19.11.12

Requerimento

Decidi requerer a aposentação. Sem titubear, peguei no impresso, preenchi-o e disse, para comigo, já está! Mas porquê?
Manifestamente, porque há anos que estou a ser roubado e, sobretudo, porque pressinto que nos próximos anos serei espoliado quer esteja a trabalhar quer aposentado.
De quem é a culpa? Minha. Porque era minha obrigação separar o trigo do joio. E não o fiz!

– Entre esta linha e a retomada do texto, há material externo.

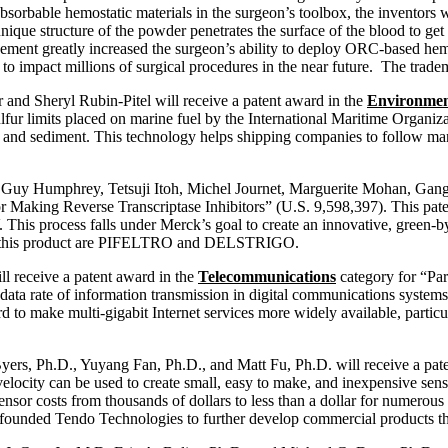
bsorbable hemostatic materials in the surgeon’s toolbox, the inventors
ue structure of the powder penetrates the surface of the blood to get t
ement greatly increased the surgeon’s ability to deploy ORC-based hemo
ed to impact millions of surgical procedures in the near future. The t
and Sheryl Rubin-Pitel will receive a patent award in the
Environmen
lfur limits placed on marine fuel by the International Maritime Organi
ty and sediment. This technology helps shipping companies to follow ma
, Guy Humphrey, Tetsuji Itoh, Michel Journet, Marguerite Mohan, Gang
r Making Reverse Transcriptase Inhibitors” (U.S. 9,598,397). This pate
. This process falls under Merck’s goal to create an innovative, green-b
with this product are PIFELTRO and DELSTRIGO.
l receive a patent award in the
Telecommunications
category for “Par
ata rate of information transmission in digital communications systems 
make multi-gigabit Internet services more widely available, particularl
ers, Ph.D., Yuyang Fan, Ph.D., and Matt Fu, Ph.D. will receive a pat
elocity can be used to create small, easy to make, and inexpensive sens
 sensor costs from thousands of dollars to less than a dollar for numero
ofounded Tendo Technologies to further develop commercial products tha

Há anos que somos governados por ervas daninhas...
Em nome da liberdade de Abril, a minha escola, magnâmina, acolheu todos, mas não soube gerar competência honesta, trabalho abnegado. E eu estava lá!
Ouvi lamúrias, calei desconchavos, suportei vaidades, pensei que era a adolescência da democracia! Mas não!
Hoje, estou sem paciência! E há alunos que não têm culpa de eu a ter perdido - ainda vejo nos seus olhos o brilho da curiosidade.
Latentemente, a culpa deste requerimento é daqueles que há anos separaram a língua da literatura e que, agora, mediaticamente, regressam a pretexto de uma comemoração e que, sem reconhecerem o erro, anunciam que, afinal, vamos todos ler Camilo. O Camilo de Amor de Perdição? E o outro Camilo, quem o lê?  
 
« - Em que século estamos nós nesta montanha? - tornou a dama do paço.» 
«- Em que século?! O século tanto é dezoito aqui como em Lisboa.»
« - Ah! sim? Cuidei que o tempo parara aqui no século doze...»
 
                                                        Amor de Perdição, cap. I
 
 

1 comentário:

  1. (Lembras-te de quando, há um tempo, cronicando, me afirmei desencantado?)

    Infelizmente, sou forçado a acompanhar-te no desabafo, e só te não acompanho no «requerimento» porque tenho ainda tempo de sobra para, mesmo sem paciência, continuar a ser sugado...
    Sendo deferido, "retira-te"! E viaja - pelas literaturas, pelo país e pelo mundo!